Las montañas de Entoto, que
enmarcaban el horizonte, le otorgaban un fuerte atractivo. Pero “la ciudad de
los bosques” había caído en las garras del desarrollo descontrolado de una gran
ciudad que cobijaba a unos cuatro millones de habitantes y que seguiría
creciendo por la fuerte emigración interna desde todos los puntos del país.
Los eucaliptos que le dieron su
verdor parecían haber sido talados para alimentar la fuerte demanda de andamios
con los que se fabricaban. Cuando los observabas, forrados de plásticos
andrajosos, te preguntabas cómo podían seguir en pie. Porque Adis estaba llena
de estructuras de hormigón y edificios pendientes de terminación. De ahí a una
burbuja inmobiliaria puede haber poco trecho.
La alternancia de edificios
modernos y chabolas, ya comentado, se evidenció más en nuestra primera visita.
Abundaban las infraviviendas con techo de uralita o metal, o gente que dormía a
la intemperie o bajo una tela sujeta por dos palos. La miseria se identificaba
por todas partes.
La conducción iba acompañada de
fuerte olor a contaminación y vehículos viejos que provocaban atascos
desesperantes. Había pocos semáforos y una filosofía de conducción de buscarse
la vida. Sería incapaz de conducir por esta ciudad.
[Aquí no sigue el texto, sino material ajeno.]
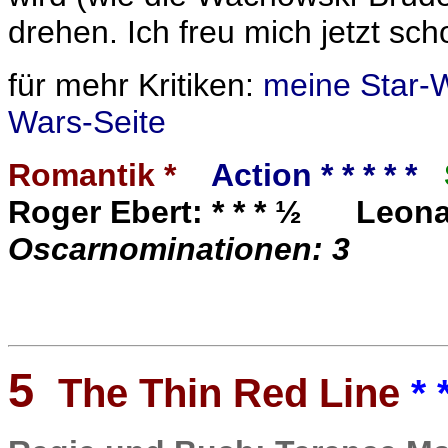
drehen. Ich freu mich jetzt scho
für mehr Kritiken:
meine Star-
Wars-Seite
Romantik *
Action * * * * *
Roger Ebert: * * * ½ Leona
Oscarnominationen: 3
5
The Thin Red Line
*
La “nueva flor”, que es lo
que significa su nombre en amariña, y que encontró la emperatriz junto a un
manantial de agua caliente, según la leyenda fundacional, es una flor
decrépita. La flor era la mimosa.
El movimiento de las calles era
incesante, aunque el número de personas paradas y aparentemente esperando algo
era mucho mayor. Algo matizaba que aquel día fuera sábado.
La variedad étnica se
manifestaba en los diferentes matices del color de la piel y en los rasgos más
o menos redondos o puntiagudos. Las combinaciones entre rasgos blancos y piel
oscura o rasgos de raza negra con tonos suaves de piel eran constantes.